Eating seafood comes naturally to us Goans. Kids are exposed to cleaning and eating shellfish at really young ages, almost a part of growing up. I still remember cleaning prawns from their shells and deveining them used to be a regular odd-job for my sister and I. Crabs on the other hand, were a bit more complicated. Dad would bring back live fresh crabs from the market, we’d watch mum clean and prep them (as humanely as possible) and we’d be bursting with excitement to devour them. We’d sit at the dinner table and Dad would clean and put the delicious crab meat on to our plates, until I was old enough to manage to do it myself.
I have a great soft-corner for regional Indian cuisine – the kind you don’t usually find on restaurant menus. Due to its proximity, there’s a lot of food/cultural commonalities between Goa and it’s neighbouring states – Maharashtra and Karnataka. The recipe I share today originates from Mangalore – the coastal port city from Karnataka along the Arabian Sea. We share a great love for seafood and coconut with fellow Mangaloreans and this dish is inspired from Canara Restaurant in Karama which is my favourite place in Dubai to enjoy Crab Sukka and all other authentic Mangalorean specialties.

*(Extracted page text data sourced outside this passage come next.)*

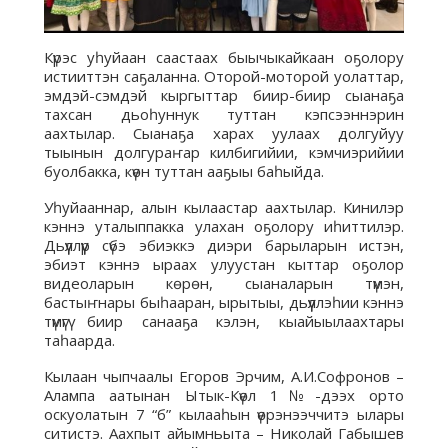
Күрэс уһуйаан саастаах быычыкайкаан оҕолору
истииттэн саҕаланна. Оторой-моторой уолаттар,
эмдэй-сэмдэй кыргыттар биир-биир сыанаҕа
тахсан дьоһуннук туттан кэпсээннэрин
аахтылар. Сыанаҕа харах уулаах долгуйуу
тыынын долгураҥар килбигийии, кэмчиэрийии
буолбакка, күөн туттан ааҕыы баһыйда.
Уһуйааннар, алын кылаастар аахтылар. Кинилэр
кэннэ уталыппакка улахан оҕолору иһиттилэр.
Дьүүллүүр сүбэ эбиэккэ диэри барыларын истэн,
эбиэт кэннэ ыраах улуустан кыттар оҕолор
видеоларын көрөн, сыаналарын түмэн,
бастыҥнары быһааран, ырытыы, дьүүллэһии кэннэ
түмүгү биир санааҕа кэлэн, кыайыылаахтары
таһаарда.
Кылаан чыпчаалы Егоров Эрчим, А.И.Софронов –
Алампа аатынан Ытык-Күөл 1№-дээх орто
оскуолатын 7 “б” кылааһын үөрэнээччитэ ылары
ситистэ. Аахпыт айымньыта – Николай Габышев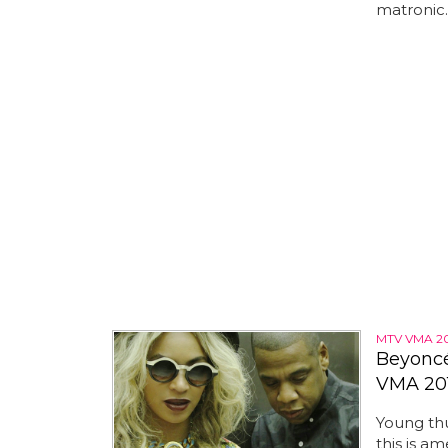
matronic..
MTV VMA 2
Beyoncé
VMA 20
Young thu
this is am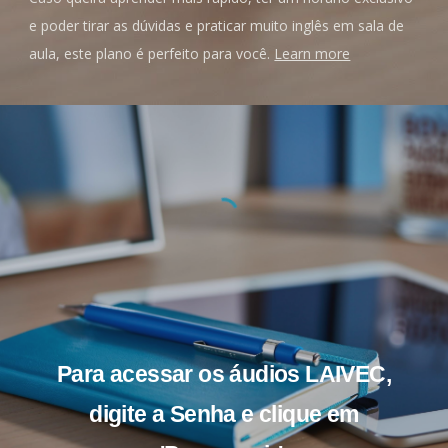
e poder tirar as dúvidas e praticar muito inglês em sala de
aula, este plano é perfeito para você.
Learn more
Para acessar os áudios LAIVEC,
digite a Senha e clique em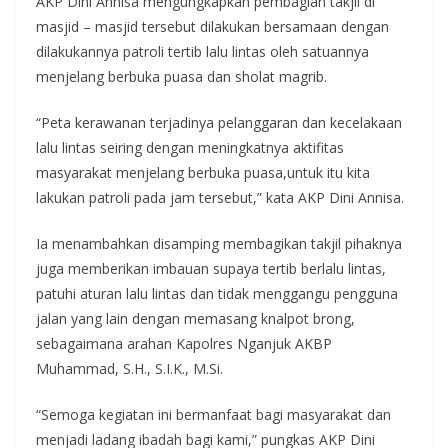
AKP Dini Annisa mengungkapkan pembagian takjil di
masjid – masjid tersebut dilakukan bersamaan dengan
dilakukannya patroli tertib lalu lintas oleh satuannya
menjelang berbuka puasa dan sholat magrib.
“Peta kerawanan terjadinya pelanggaran dan kecelakaan
lalu lintas seiring dengan meningkatnya aktifitas
masyarakat menjelang berbuka puasa,untuk itu kita
lakukan patroli pada jam tersebut,” kata AKP Dini Annisa.
Ia menambahkan disamping membagikan takjil pihaknya
juga memberikan imbauan supaya tertib berlalu lintas,
patuhi aturan lalu lintas dan tidak menggangu pengguna
jalan yang lain dengan memasang knalpot brong,
sebagaimana arahan Kapolres Nganjuk AKBP
Muhammad, S.H., S.I.K., M.Si.
“Semoga kegiatan ini bermanfaat bagi masyarakat dan
menjadi ladang ibadah bagi kami,” pungkas AKP Dini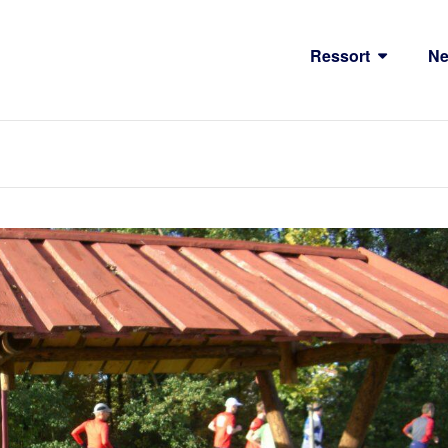
Ressort
N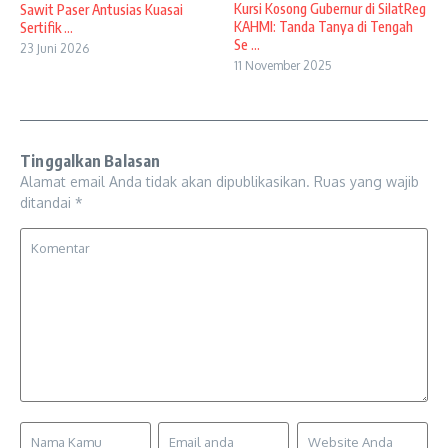
Kursi Kosong Gubernur di SilatReg
Sawit Paser Antusias Kuasai
KAHMI: Tanda Tanya di Tengah
Sertifik ...
Se ...
23 Juni 2026
11 November 2025
Tinggalkan Balasan
Alamat email Anda tidak akan dipublikasikan.
Ruas yang wajib
ditandai
*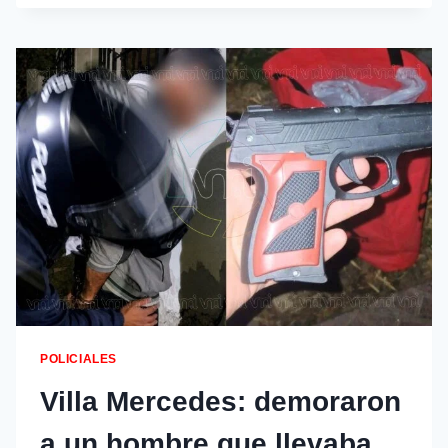
POLICIALES
Villa Mercedes: demoraron
a un hombre que llevaba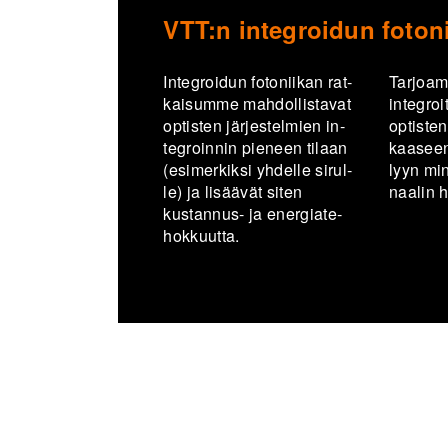
VTT:n integroidun fotoni
In­tegroi­dun fo­to­nii­kan rat­
Tar­joam­
kai­sum­me mah­dol­lis­ta­vat
in­tegroi­t
op­tis­ten jär­jes­tel­mien in­
op­tis­te
tegroin­nin pie­neen ti­laan
kaa­seen 
(esi­mer­kik­si yh­del­le si­rul­
lyyn mi­n
le) ja li­sää­vät siten
naa­lin he
kustannus-​ ja ener­gia­te­
hok­kuut­ta.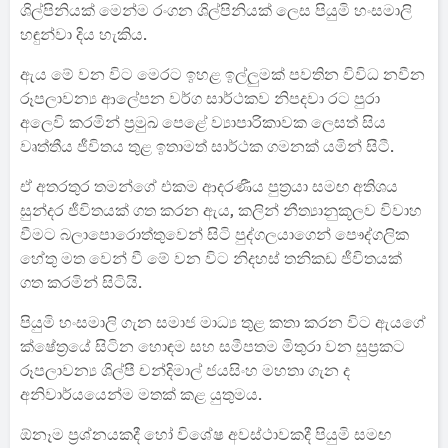
ශිල්පිනියක් මෙන්ම රංගන ශිල්පිනියක් ලෙස පියුමි හංසමාලි
හඳුන්වා දිය හැකිය.
ඇය මේ වන විට මෙරට ඉහළ ඉල්ලුමක් පවතින විවිධ නවීන
රූපලාවන්‍ය ආලේපන වර්ග සාර්ථකව නිපදවා රට පුරා
අලෙවි කරමින් ප්‍රමුඛ පෙළේ ව්‍යාපාරිකාවක ලෙසත් සිය
වෘත්තීය ජීවිතය තුළ ඉතාමත් සාර්ථක ගමනක් යමින් සිටී.
ඒ අතරතුර තමන්ගේ එකම ආදරණීය පුත්‍රයා සමඟ අතිශය
සුන්දර ජීවිතයක් ගත කරන ඇය, කලින් නීත්‍යානුකූලව විවාහ
වීමට බලාපොරොත්තුවෙන් සිටි පුද්ගලයාගෙන් පෞද්ගලික
හේතු මත වෙන් වී මේ වන විට නිදහස් තනිකඩ ජීවිතයක්
ගත කරමින් සිටියි.
පියුමි හංසමාලි ගැන සමාජ මාධ්‍ය තුළ කතා කරන විට ඇයගේ
ක්ෂේත්‍රයේ සිටින හොඳම සහ සමීපතම මිතුරා වන සුප්‍රකට
රූපලාවන්‍ය ශිල්පී චන්දිමාල් ජයසිංහ මහතා ගැන ද
අනිවාර්යයෙන්ම මතක් කළ යුතුමය.
ඕනෑම ප්‍රශ්නයකදී හෝ විශේෂ අවස්ථාවකදී පියුමි සමඟ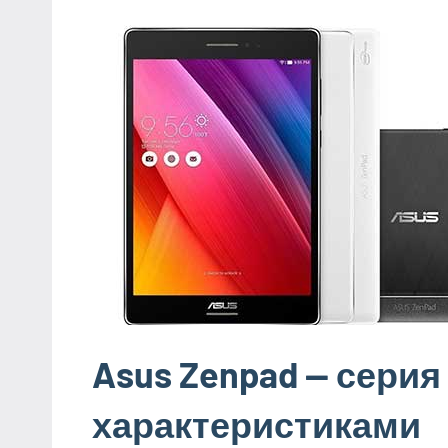
Asus Zenpad — сери
характеристиками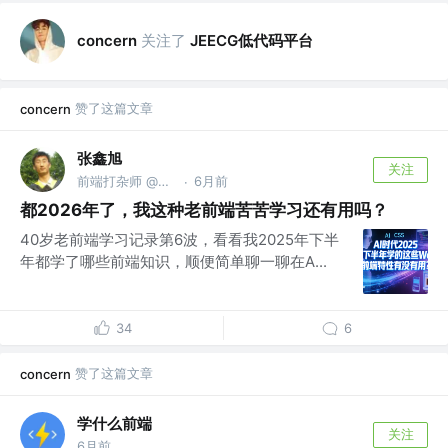
关注了
JEECG低代码平台
concern
赞了这篇文章
concern
张鑫旭
关注
前端打杂师 @阅文集团
6月前
·
都2026年了，我这种老前端苦苦学习还有用吗？
40岁老前端学习记录第6波，看看我2025年下半
年都学了哪些前端知识，顺便简单聊一聊在A...
34
6
赞了这篇文章
concern
学什么前端
关注
6月前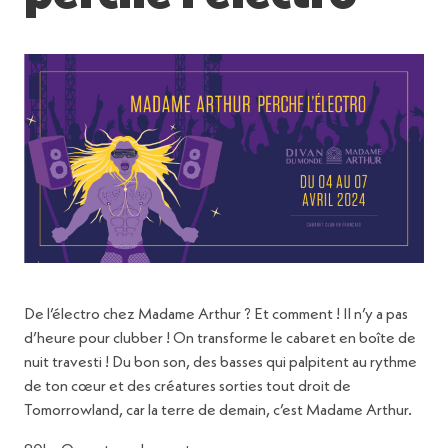
De l’électro chez Madame Arthur ? Et comment ! Il n’y a pas
d’heure pour clubber ! On transforme le cabaret en boîte de
nuit travesti ! Du bon son, des basses qui palpitent au rythme
de ton cœur et des créatures sorties tout droit de
Tomorrowland, car la terre de demain, c’est Madame Arthur.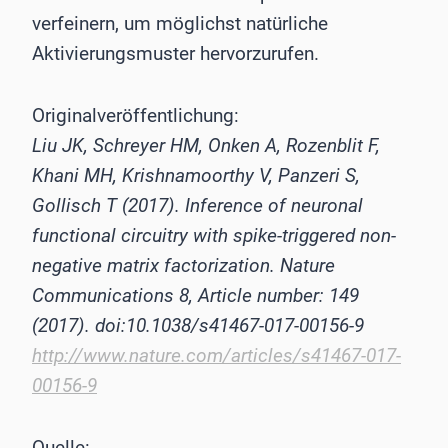
verfeinern, um möglichst natürliche
Aktivierungsmuster hervorzurufen.
Originalveröffentlichung:
Liu JK, Schreyer HM, Onken A, Rozenblit F,
Khani MH, Krishnamoorthy V, Panzeri S,
Gollisch T (2017). Inference of neuronal
functional circuitry with spike-triggered non-
negative matrix factorization. Nature
Communications 8, Article number: 149
(2017). doi:10.1038/s41467-017-00156-9
http://www.nature.com/articles/s41467-017-
00156-9
Quelle: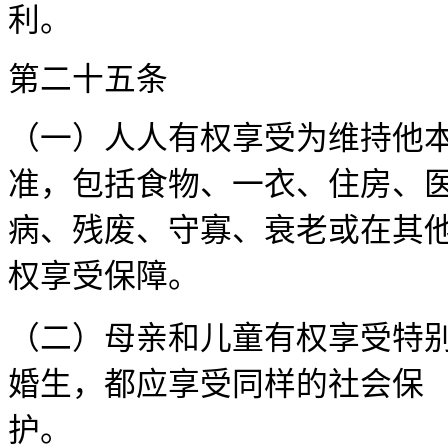
第二十
（一）人人有权享受为维持他
准，包括食物、一衣、住房、
病、残废、守寡、衰老或在其
权享受保障
（二）母亲和儿童有权享受特
婚生，都应享受同样的社会保
护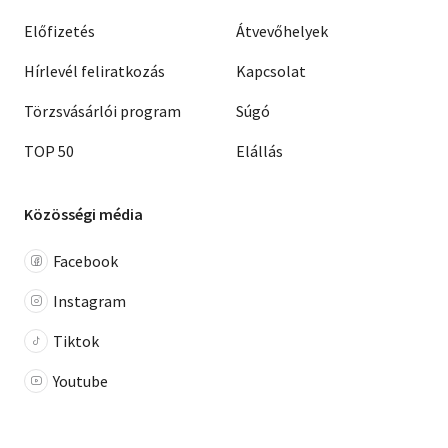
Előfizetés
Átvevőhelyek
Hírlevél feliratkozás
Kapcsolat
Törzsvásárlói program
Súgó
TOP 50
Elállás
Közösségi média
Facebook
Instagram
Tiktok
Youtube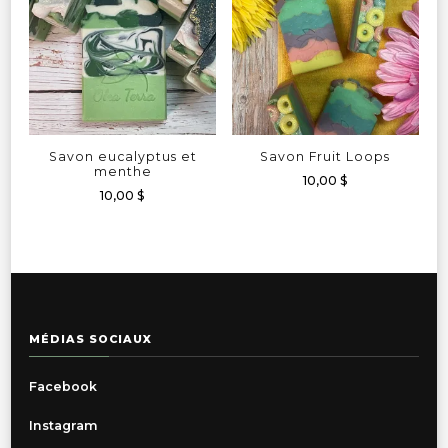
Savon eucalyptus et
Savon Fruit Loops
menthe
10,00
$
10,00
$
MÉDIAS SOCIAUX
Facebook
Instagram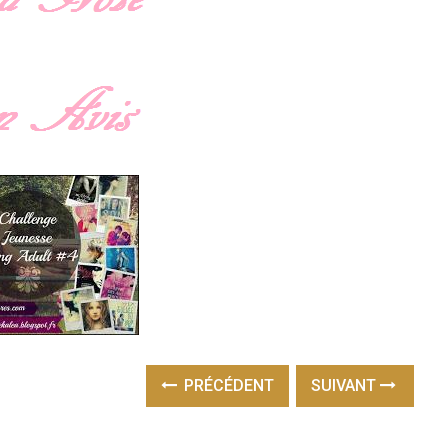
PRÉCÉDENT
SUIVANT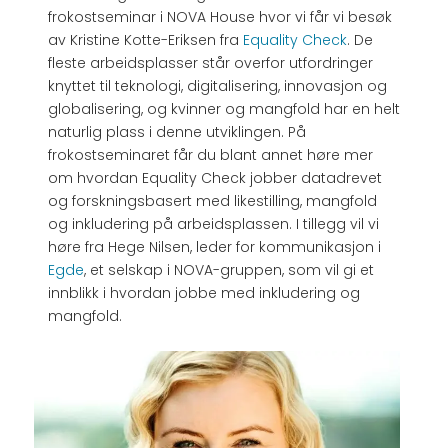
frokostseminar i NOVA House hvor vi får vi besøk
av Kristine Kotte-Eriksen fra
Equality Check
. De
fleste arbeidsplasser står overfor utfordringer
knyttet til teknologi, digitalisering, innovasjon og
globalisering, og kvinner og mangfold har en helt
naturlig plass i denne utviklingen. På
frokostseminaret får du blant annet høre mer
om hvordan Equality Check jobber datadrevet
og forskningsbasert med likestilling, mangfold
og inkludering på arbeidsplassen. I tillegg vil vi
høre fra Hege Nilsen, leder for kommunikasjon i
Egde
, et selskap i NOVA-gruppen, som vil gi et
innblikk i hvordan jobbe med inkludering og
mangfold.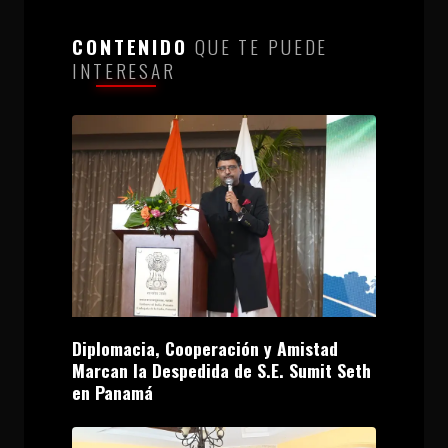
CONTENIDO
QUE TE PUEDE
INTERESAR
Diplomacia, Cooperación y Amistad
Marcan la Despedida de S.E. Sumit Seth
en Panamá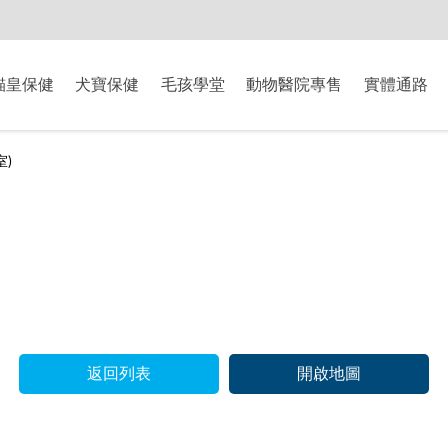
-8/9爸氣獻禮】全館滿$2000現折$200、滿$3000現折$300、滿$5000現
貓皇保健
犬寶保健
毛孩學堂
動物醫院專售
實體通路
)
返回列表
開啟地圖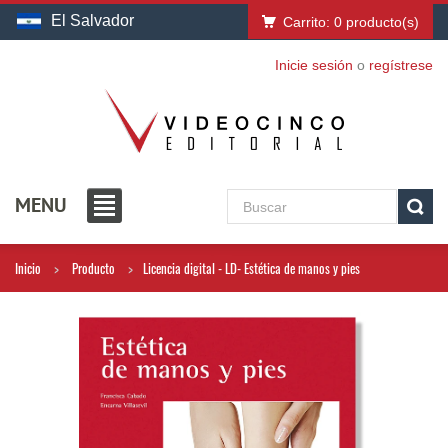
El Salvador
Carrito:
0
producto(s)
Inicie sesión
o
regístrese
MENU
Inicio
Producto
Licencia digital - LD- Estética de manos y pies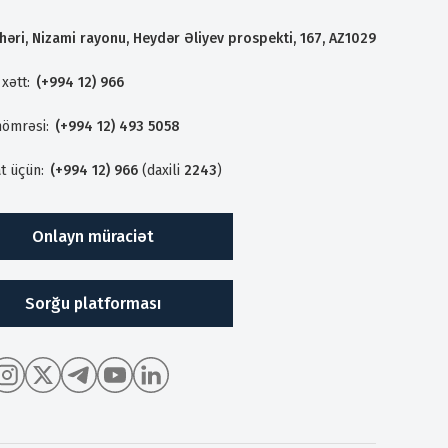
həri, Nizami rayonu, Heydər Əliyev prospekti, 167, AZ1029
xətt:
(+994 12) 966
nömrəsi:
(+994 12) 493 5058
t üçün:
(+994 12) 966
(daxili
2243
)
Onlayn müraciət
Sorğu platforması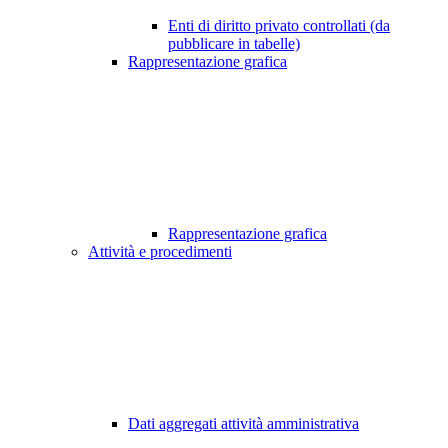
Enti di diritto privato controllati (da
pubblicare in tabelle)
Rappresentazione grafica
Rappresentazione grafica
Attività e procedimenti
Dati aggregati attività amministrativa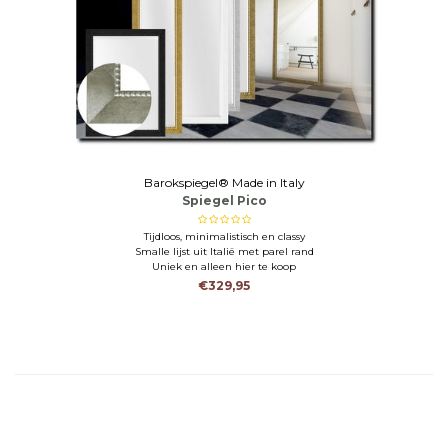
Barokspiegel® Made in Italy
Spiegel Pico
Tijdloos, minimalistisch en classy
Smalle lijst uit Italië met parel rand
Uniek en alleen hier te koop
€329,95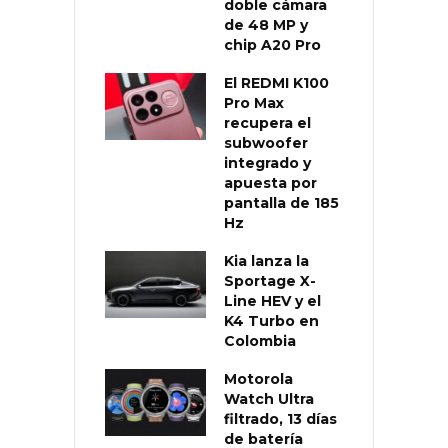
doble cámara
de 48 MP y
chip A20 Pro
El REDMI K100
Pro Max
recupera el
subwoofer
integrado y
apuesta por
pantalla de 185
Hz
Kia lanza la
Sportage X-
Line HEV y el
K4 Turbo en
Colombia
Motorola
Watch Ultra
filtrado, 13 días
de batería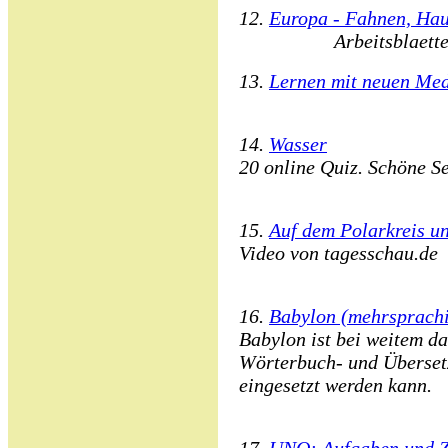
12.
Europa - Fahnen, Haup
Arbeitsblaett
13.
Lernen mit neuen Me
14.
Wasser
20 online Quiz. Schöne Se
15.
Auf dem Polarkreis u
Video von tagesschau.de
16.
Babylon (mehrsprach
Babylon ist bei weitem das
Wörterbuch- und Überset
eingesetzt werden kann.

Mangalore-style Crab Sukka
- 6 crabs (cleaned and cut into pieces)
- 1/4 tsp turmeric powder
- 2 cups coconut fresh grated
- 1 onion large (finely sliced)
- 4 whole red kashmiri chillies
- 3 whole long red chillies
- 5 - 6 cloves garlic
- 1.5 cups water
- 1.5 inches ginger
- 1 tsp tamarind paste
- 3/4 tsp coriander seeds
- 3/4 tsp cumin seeds
- 1 tsp mustard seeds
- 1.5 tbsps vegetable oil
- 2 sticks curry leaves
- 1 tbsp coriander leaves (finely chopped)
- salt (to taste)
Once the crabs are cleaned and cut into pieces, marinate with salt and turmeric powder, set aside for about 20-30minutes.
In a mixer grinder, add all the whole chillies, garlic, ginger, coriander and cumin seeds. Blend into a coarse paste with some water (just enough to mix). Once blended nicely, add in the fresh grated coconut and the tamarind paste but only blitz for about 5 seconds so that the coconut is still rough.
In a pan heat oil. Add the finely sliced onions and fry until softened. Add the ground spice and coconut paste and cook for a couple of minutes on medium to low flame, stirring regularly.
Add the crabs along with warm water and cover to cook. This should take about 10-15 minutes. Taste and adjust salt if necessary.
In a separate pan, prepare the tadka. Heat some oil, add the mustard seeds and let them splutter. Add the curry leaves and toss in directly into the crabs masala.
Garnish with finely chopped coriander leaves and serve immediately.